Introduction

Arbuscular mycorrhizal (AM) fungi form an obligate symbiosis with 80% of plant species worldwide, including the majority of agricultural crops such as maize, wheat, rice and soybean (Smith and Read, 2008). There exist far fewer AM fungi worldwide (~300 morphospecies) than plant species (Smith and Read, 2008), and the majority of AM fungi are host generalists that occur on multiple continents (Davison et al., 2015). Despite this superficial tractability, understanding their community assembly has proven difficult. First, intraspecific variability in traits such as plant growth stimulation and phosphate uptake can be large (Munkvold et al., 2004; Koch et al., 2017), limiting the value of species-based community analysis to understand functioning. Second, assembly processes are highly scale dependent in that fundamentally different processes (for example, interspecific interactions, dispersal limitation, environmental filtering) operate at different spatial scales (Dumbrell et al., 2010; Johnson et al., 2010; Peay et al., 2016; Vályi et al., 2016).

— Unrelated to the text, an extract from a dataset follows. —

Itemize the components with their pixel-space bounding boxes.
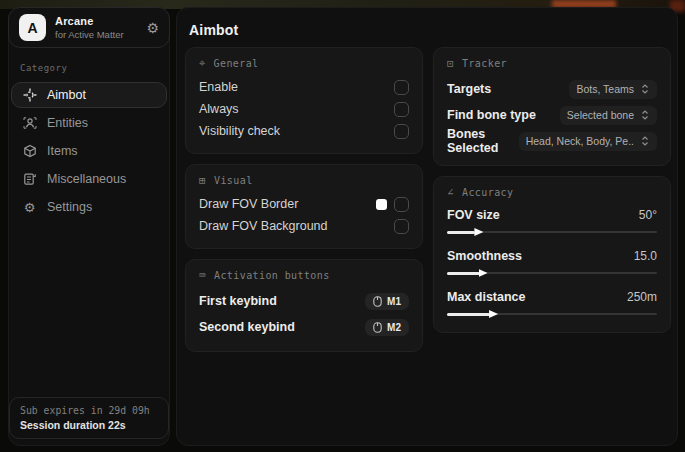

Third, commonly used rRNA markers to identify AM fungi have a coarse resolution, which could swamp ecological signal (for example, Bruns and Taylor, 2016). Either of these difficulties, technical or ecological in nature, may result in failure to find existing ecological patterns or to generalize findings from one study to another. This may strongly limit our understanding of how AM fungal communities assemble, function and respond to their environment.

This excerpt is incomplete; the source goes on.